In 1969, Joseph Gall and Mary Lou Pardoux published a document demonstrating that radioactive copies of the ribosomal DNA sequence can be used to detect complementary DNA sequences in the frog's nucleus. Starting from these original observations, many refinements have increased the universality and sensitivity of the procedure to such an extent that in situ hybridization (“in place”, Latin) is currently considered an important tool in cytogenetics. (The term in situ now also refers to the initial stage of carcinoma growth, when only epithelial tissue is involved in the pathological process.)
Fluorescence hybridization sequence
RNA probes can be designed for any gene or any sequence within a gene to visualize lncRNA and miRNA mRNA in tissues and cells. FISH is used by studying the cell propagation cycle, in particular the nuclear interphase for any chromosomal abnormality. FISH allows you to analyze a large series of archival cases, it is much easier to identify the identified chromosome, creating a probe with an artificial chromosome base that will attract similar chromosomes.

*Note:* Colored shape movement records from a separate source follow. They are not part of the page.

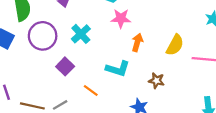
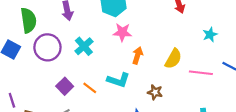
purple square: (65, 66) -> (65, 86), moved
orange line: (91, 90) -> (90, 88), moved

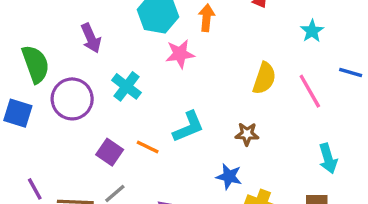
orange arrow: (138, 55) -> (206, 18), moved
pink line: (201, 73) -> (310, 91), turned 65
cyan L-shape: (118, 80) -> (188, 127), turned -30

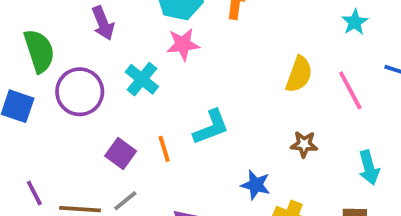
pink star: (180, 54) -> (183, 44), moved
brown star: (247, 134) -> (304, 144), moved
orange line: (148, 147) -> (164, 149), turned 45

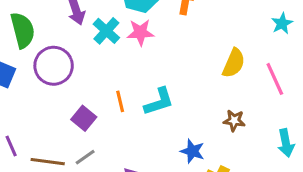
cyan cross: (142, 79) -> (106, 31), moved
orange line: (164, 149) -> (120, 101), moved

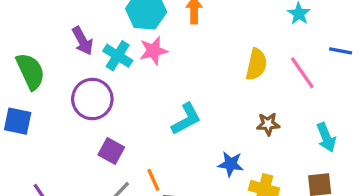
purple circle: (54, 66) -> (92, 99), moved
orange line: (120, 101) -> (153, 180), moved

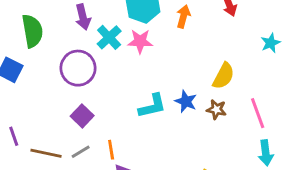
pink line: (302, 73) -> (258, 113), moved
brown star: (268, 124) -> (216, 109), moved
blue star: (231, 164) -> (186, 101), moved

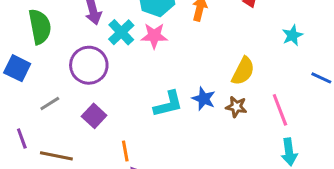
gray line: (81, 152) -> (50, 104), moved

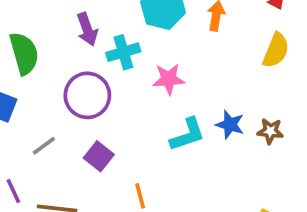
cyan cross: (121, 32) -> (123, 52), turned 32
pink star: (154, 36) -> (169, 79), moved
yellow semicircle: (243, 71) -> (276, 50), moved

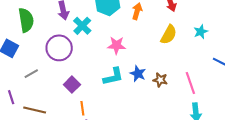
cyan cross: (123, 52) -> (82, 26), turned -36
pink star: (169, 79) -> (116, 45), moved
purple square: (99, 156) -> (72, 85), moved

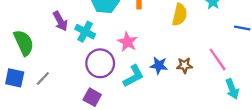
pink star: (116, 45) -> (127, 42), turned -30
purple circle: (59, 48) -> (100, 63), moved
gray line: (31, 74) -> (43, 78), moved

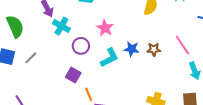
cyan cross: (85, 32) -> (61, 26), moved
purple circle: (100, 63) -> (81, 46), size x0.7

Hybridization signals for each probe when a nuclear anomaly is detected: each probe for detecting mRNA and lncRNA consists of 20 pairs of oligonucleotides, each pair covers a space of 40-50 b. n. To detect mRNA, probes use proprietary chemistry.
DNA probe hybridization
Probes are often obtained from DNA fragments that have been isolated, purified and amplified for use in the design of the human genome. The size of the human genome is so large compared to the length that can be sequenced directly that it is necessary to divide it into fragments. Ultimately, these fragments were tidied up by digesting a copy of each fragment into even smaller elements using sequence-specific endonuclease to measure the size of each small fragment using size exclusion chromatography using this information to determine where large parts overlap with each other .
To preserve the elements with their individual DNA sequences, fragments were added to the system of constantly repeating bacterial populations. Clonal bacterial populations, each population supporting a single artificial chromosome, are stored in various laboratories around the world. Artificial chromosomes (BACs) can be grown, removed and labeled in any laboratory containing a library. Genomic libraries are often named after the institutions in which they were developed. An example is the RPCI-11 library, named after the Roswell Cancer Institute in Buffalo (New York, USA). These fragments make up about 100 thousand base pairs and are the basis of most FISH probes.